If she's never been a passenger before on a bike take a couple of minutes and give her the boring yet necessary basics: How to get on/off, where to place her feet, how to lean with you, etc. Also how to dress.
For you, when moving at slow-to-no speeds you'll feel it being heavier so be aware of that. You'll find it may take an extra effort to keep it upright if you're stopping when the road is slanted to one side. Once moving it'll be fine. It may take a bit extra to accelerate/slow down or it may not depending on her size.
I once knew a gal that was 4'10" (maybe), 95lbs (maybe) soaking wet and even my 750 didn't know she was there. But until you get her on and feel the difference in how it handles there's not much more to tell you.
Great tips, especially like the shoulder rub one!My oldest daughter would ride with me quite often in the past, but as she went off to college 6 years ago, that fell by the wayside. now current GF loves to ride with me. She is about 160, but knows how to be an excellent passenger. (and believe me - there are good passengers and bad passengers). Outside of the braking, I really do not know she is back there. Even tho I knew she was a veteran passenger, I still went over the rules I tell anyone that I give a ride to. (note - we do not use a comm-headset)
1. get on/off the left side of bike, and only when I give you the thumbs up
2. do not move around in the seat when I am doing slow maneuvers; it's OK to adjust yourself in the seat when I'm at speed. but give me a double tap on back first so I know
3. lean with me in the curves
4. if you need to talk to me (lean forward to do so) just tap my shoulder twice
5. be a 2nd set of eyes for deer, etc for me. 2 sets of eyes are better than 1. If you see anything that you think I need to see, tap me several times on shoulder (on same side that i need to look) and point. I will find your point
6. I go over with her what everything is on the bike, so she knows what I am doing when she sees my hands and feet at work. just helps her prep better for changes in the ride
7. a small shoulder rub every 50 miles or so is mandatory LOL
real life - first time out take her to the nearest parking lot and practice slow maneuvers with her on bike. Get her use to this. Get a bit up to speed and practice hard braking so you both know what to expect when it has to happen. Then first road trip out, stay on secondary roads that are easy to navigate (minimal stop-lights and stop signs. lower traffic if possible). Allow her to get her confidence up and enjoy the ride for what it is! don't go out on a 2hour ride first time out. keep it to 30mins max and check if she wants to go more. Always communicate! work out your taps and hand signals if you do not have a comm-set. If I'm about to hit a bumpy area in road (transition from road to bridge and back) I double tap her left leg for example.

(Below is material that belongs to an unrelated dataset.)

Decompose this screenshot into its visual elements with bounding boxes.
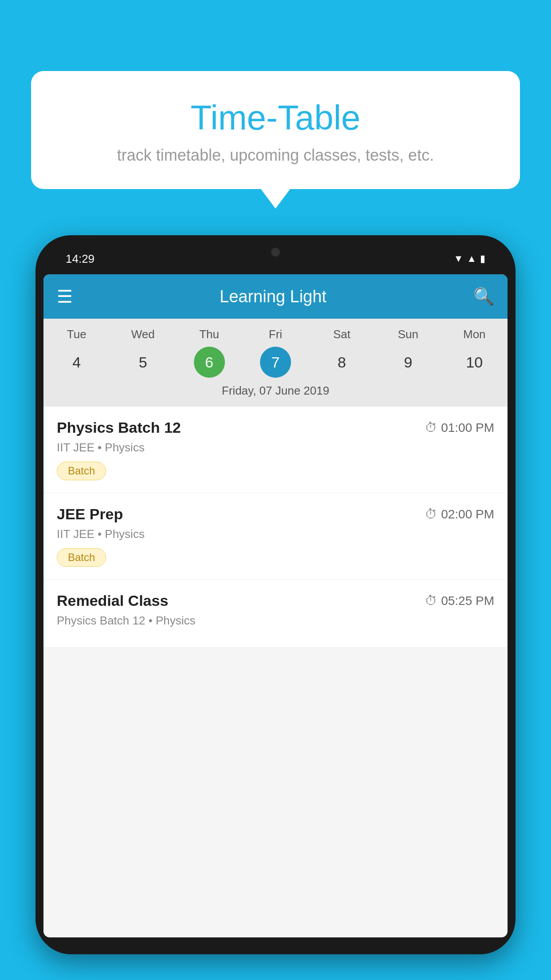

you will find a few more signals, etc that work for you as you go along
That's kind of the approach I was thinking of. My biggest fear is low speed maneuvers and dropping the bike with her on it.Yep. Like bearslayer said, get some more solo time. Once you feel ready, find an empty mall parking lot with plenty of open space and practice with her on the back. After a few practice runs, your anxiety should float away.